INFORMATION SUPPLIED:

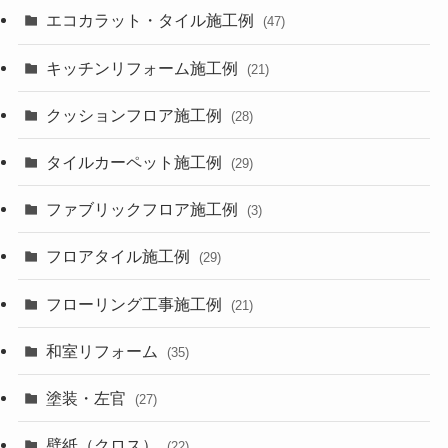
エコカラット・タイル施工例
(47)
キッチンリフォーム施工例
(21)
クッションフロア施工例
(28)
タイルカーペット施工例
(29)
ファブリックフロア施工例
(3)
フロアタイル施工例
(29)
フローリング工事施工例
(21)
和室リフォーム
(35)
塗装・左官
(27)
壁紙（クロス）
(22)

DESCRIPTION OF THE TASK: Leave out all pictures, then copy the remaining material exactly.

RESPONSE TO THIS TASK:
エコカラット・タイル施工例
(47)
キッチンリフォーム施工例
(21)
クッションフロア施工例
(28)
タイルカーペット施工例
(29)
ファブリックフロア施工例
(3)
フロアタイル施工例
(29)
フローリング工事施工例
(21)
和室リフォーム
(35)
塗装・左官
(27)
壁紙（クロス）
(22)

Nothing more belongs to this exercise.